7) Différentes calligraphies de la basmala en style kûfî, naskhî, thuluth, dîwânî et kûfî géométrique.


(8) Représentations circulaires :
Le cercle est le symbole de la perfection.

(8/1) « Tout ce qui est sur la terre est évanescent. Seul subsiste la Face de ton Seigneur, pleine de Majesté et de Générosité. » (Cor. 55 : 26-27)

(8/2) « Au nom de Dieu, le Tout-Miséricordieux, le Très-Miséricordieux »

Les deux premières calligraphies, en style thuluth, représentent des cercles pleins, à l’image de la Réalité divine immanente qui réside en chaque chose. Le Coran affirme : « Où que vous vous tourniez, là est la Face de Dieu. »

(8/3-6) « Dieu », « Au nom de Dieu », « Le Tout-Miséricordieux, le Très-Miséricordieux », « l’Artiste ».

Ces calligraphies représentent des cercles dont la circonférence est formée par l’extension d’une lettre. Elles symbolisent Dieu qui englobe toutes choses. Le dernier exemple est une calligraphie d’un des 99 plus beaux noms de Dieu, « Celui qui donne la forme », le véritable Artiste.

(9) Formes spiroïdales

Les différentes calligraphies représentent la répétition d’un même mot selon un mouvement spiroïdal. Cette forme en spirale rappelle le symbole de la roue cosmique tournant autour de l’Axe du monde, symbole que l’on retrouve dans toutes les traditions orthodoxes (également connu sous le nom de swastika).

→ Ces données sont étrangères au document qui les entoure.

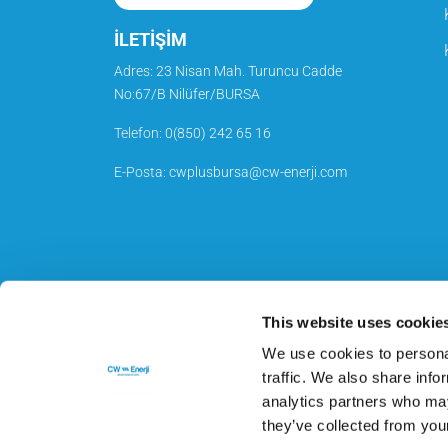
İLETİŞİM
Adres:
23 Nisan Mah. Turuncu Cadde
No:67/B Nilüfer/BURSA
Telefon
:
0(850) 242 65 16
E-Posta
:
cwplusbursa@cw-enerji.com
This website uses cookie
We use cookies to personal
traffic. We also share info
analytics partners who may
they’ve collected from your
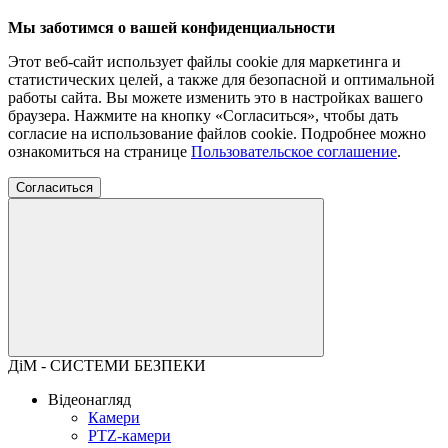
Мы заботимся о вашей конфиденциальности
Этот веб-сайт использует файлы cookie для маркетинга и
статистических целей, а также для безопасной и оптимальной
работы сайта. Вы можете изменить это в настройках вашего
браузера. Нажмите на кнопку «Согласиться», чтобы дать
согласие на использование файлов cookie. Подробнее можно
ознакомиться на странице
Пользовательское соглашение
.
Согласиться
ДіМ - СИСТЕМИ БЕЗПЕКИ
Відеонагляд
Камери
PTZ-камери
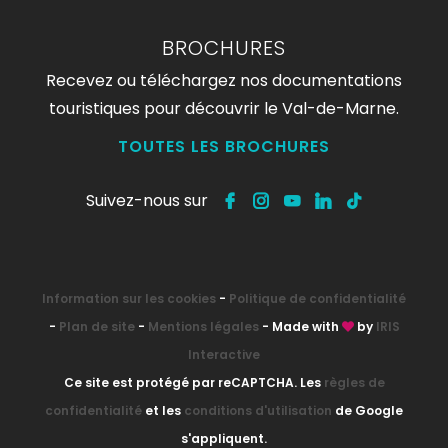
BROCHURES
Recevez ou téléchargez nos documentations
touristiques pour découvrir le Val-de-Marne.
TOUTES LES BROCHURES
Suivez-nous sur
Information sur les cookies
-
Politique de confidentialité
-
Plan de site
-
Mentions légales
- Made with
by
IRIS
Interactive
Ce site est protégé par reCAPTCHA. Les
règles de
confidentialité
et les
conditions d'utilisation
de Google
s'appliquent.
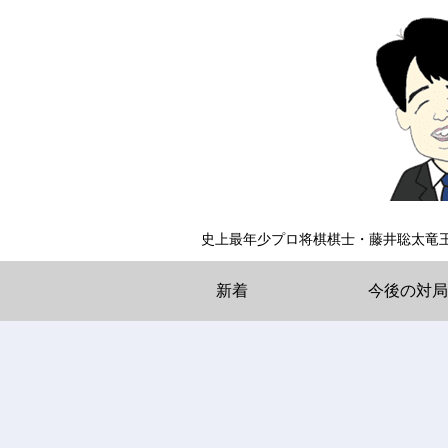
史上最年少プロ将棋棋士・藤井聡太竜
新着
今後の対局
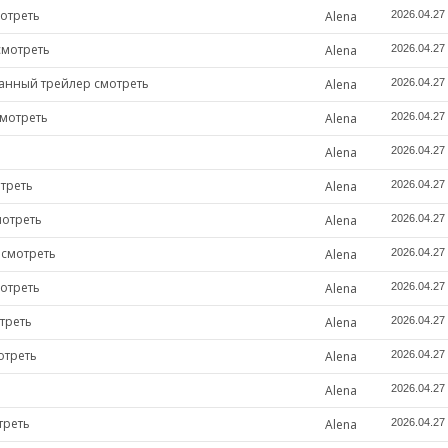
отреть
Alena
2026.04.27
смотреть
Alena
2026.04.27
ованный трейлер смотреть
Alena
2026.04.27
смотреть
Alena
2026.04.27
Alena
2026.04.27
треть
Alena
2026.04.27
мотреть
Alena
2026.04.27
 смотреть
Alena
2026.04.27
отреть
Alena
2026.04.27
треть
Alena
2026.04.27
отреть
Alena
2026.04.27
ь
Alena
2026.04.27
треть
Alena
2026.04.27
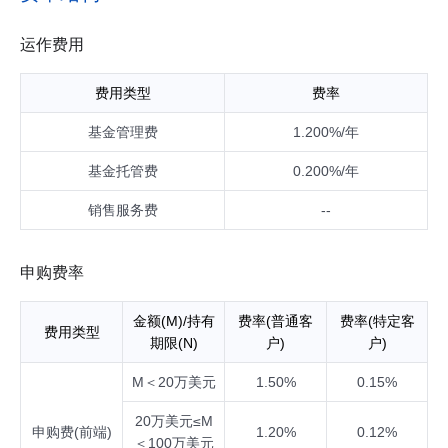
票（包括主板、创业板、中小板及其他经中国证监会核准或注
册上市的股票）、存托凭证、债券（国家债券、央行票据、地
运作费用
方政府债券、金融债券、企业债券、公司债券、公开发行的次
级债券、可转换债券、可交换债券、可分离交易可转债的纯债
费用类型
费率
部分、短期融资券（含超短期融资券）、中期票据等）、资产
支持证券、债券回购、银行存款（包括定期存款、协议存款、
基金管理费
1.200%/年
通知存款等）、同业存单、衍生产品（股指期货、国债期
货）；法律法规或中国证监会允许基金投资的其他金融工具
基金托管费
0.200%/年
（但须符合中国证监会的相关规定）。 本基金可以进行境外证
券借贷交易、境外正回购交易、逆回购交易。有关证券借贷交
销售服务费
--
易的内容以专门签署的协议约定为准。 股票及存托凭证投资占
基金资产的比例为60%-95%，其中投资于本基金界定的全球健
康生活主题股票及存托凭证的比例不低于非现金基金资产的8
申购费率
0%；本基金投资境外股票的比例不低于基金资产的20%，投资
境内股票及境内存托凭证的比例不低于基金资产的20%；每个
交易日日终在扣除需缴纳的交易保证金后，保持不低于基金资
金额(M)/持有
费率(普通客
费率(特定客
费用类型
产净值5%的现金或者到期日在一年以内的政府债券，其中，现
期限(N)
户)
户)
金不包括结算备付金、存出保证金、应收申购款等。
M＜20万美元
1.50%
0.15%
20万美元≤M
申购费(前端)
1.20%
0.12%
＜100万美元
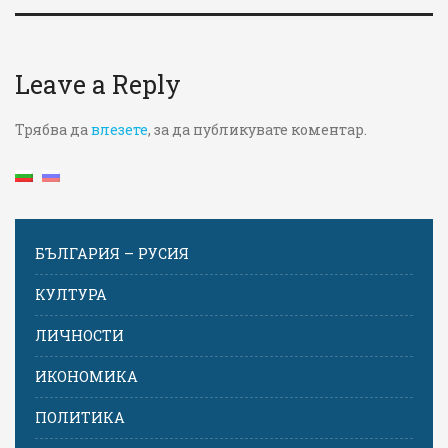
Leave a Reply
Трябва да
влезете
, за да публикувате коментар.
БЪЛГАРИЯ – РУСИЯ
КУЛТУРА
ЛИЧНОСТИ
ИКОНОМИКА
ПОЛИТИКА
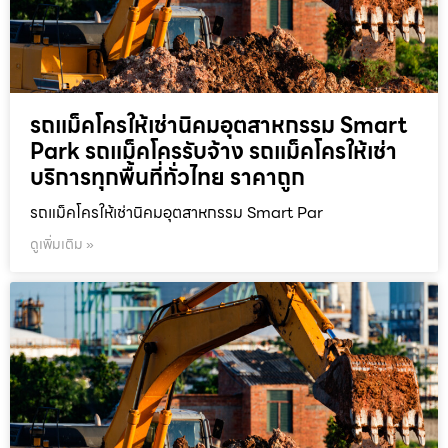
รถแม็คโครให้เช่านิคมอุตสาหกรรม Smart
Park รถแม็คโครรับจ้าง รถแม็คโครให้เช่า
บริการทุกพื้นที่ทั่วไทย ราคาถูก
รถแม็คโครให้เช่านิคมอุตสาหกรรม Smart Par
ดูเพิ่มเติม »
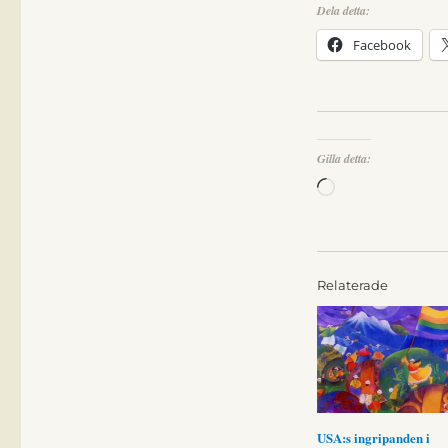
Dela detta:
Facebook
Gilla detta:
Laddar
in
…
Relaterade
USA:s ingripanden i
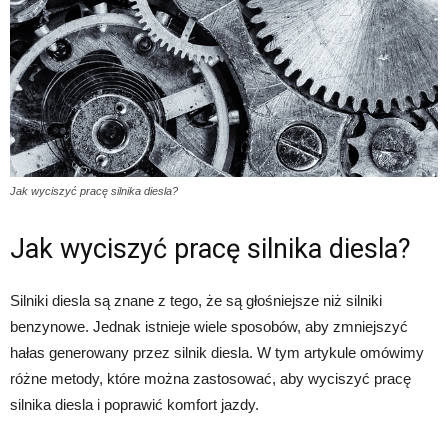
Jak wyciszyć pracę silnika diesla?
Jak wyciszyć pracę silnika diesla?
Silniki diesla są znane z tego, że są głośniejsze niż silniki
benzynowe. Jednak istnieje wiele sposobów, aby zmniejszyć
hałas generowany przez silnik diesla. W tym artykule omówimy
różne metody, które można zastosować, aby wyciszyć pracę
silnika diesla i poprawić komfort jazdy.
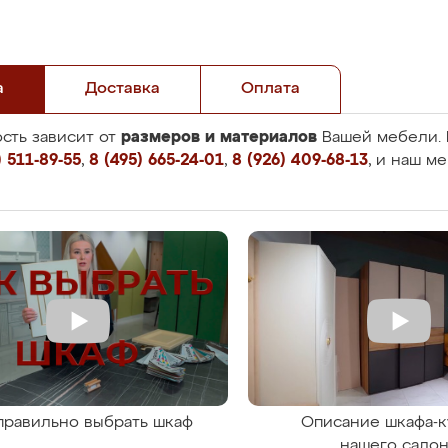
а
Доставка
Оплата
размеров и материалов
сть зависит от
Вашей мебели. 
 511-89-55
,
8 (495) 665-24-01
,
8 (926) 409-68-13
, и наш м
правильно выбрать шкаф
Описание шкафа-к
нашего сало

(10) Technique du « miroir »
Ces calligraphies utilisent la symétrie axiale. Ce dédoublement des lettres arabes rappelle la réflexion d’un objet dans un miroir. Le miroir est le symbole le plus direct de la vision spirituelle, la contemplation dans l’Identité suprême, dans laquelle Dieu est le Témoin unique (ash-Shahîd). Selon une tradition prophétique : « Il y a pour chaque chose un moyen pour la polir et la débarrasser de sa rouille. Ce qui sert à polir le cœur, c’est le souvenir de Dieu. » Le cœur, véritable centre de l’être humain, est comme un miroir qui doit être pur pour pouvoir recevoir et refléter la lumière divine.

(10/1) « Dieu élève en degré ceux qui croient parmi vous et ceux à qui a été donné le savoir. » (Cor. 58 : 11)

Dans cette calligraphie, la première lettre du Nom divin trace l’axe vertical de symétrie. Dieu n’entre pas dans la symétrie, comme pour signifier qu’Il est Un et Unique, l’Axe métaphysique qui relie et soutient les mondes. En même temps, la composition manifeste « l’élévation en degrés » vers la Source unique de la Connaissance.

(10/2) « Lui »
Huwa, « Lui », (pronom de l’absent en arabe) est le nom de l’Essence divine, invisible et non-manifestée. Cette calligraphie symbolise Dieu en tant qu’Il se connaît Lui-même, en Lui-même, par Lui-même.

(11) Représentations vivantes

(11/1) Basmala en forme d’oiseau.
Cette calligraphie rappelle l’histoire de la huppe mentionnée dans le Coran. La huppe symbolise l’intellect, première création et reflet de l’Esprit de Dieu. Dans la sourate an-Naml (Les Fourmis), elle apporte une lettre de Salomon à la Reine de Sabâ’. Dans cette lettre se trouve la basmala, la formule « Au nom de Dieu, le Tout-Miséricordieux, le Très-Miséricordieux », qui apparaît à ce seul endroit dans le corps du texte d’une sourate. Cette formule se trouve par ailleurs à l’incipit de toutes les autres sourates, sauf une, la neuvième. La huppe porte donc une miséricorde cachée qui vient combler l’apparente lacune du Texte sacré.


(11/2) Témoignage de foi islamique
L’homme ainsi en prière, dans la position assise et l’index droit tendu, incarne l’attestation de foi islamique : « J’atteste qu’il n’y a pas de dieu si ce n’est Dieu, et que Muhammad est l’envoyé de Dieu ». Tout son être apparaît ainsi imprégné et transformé par la Vérité.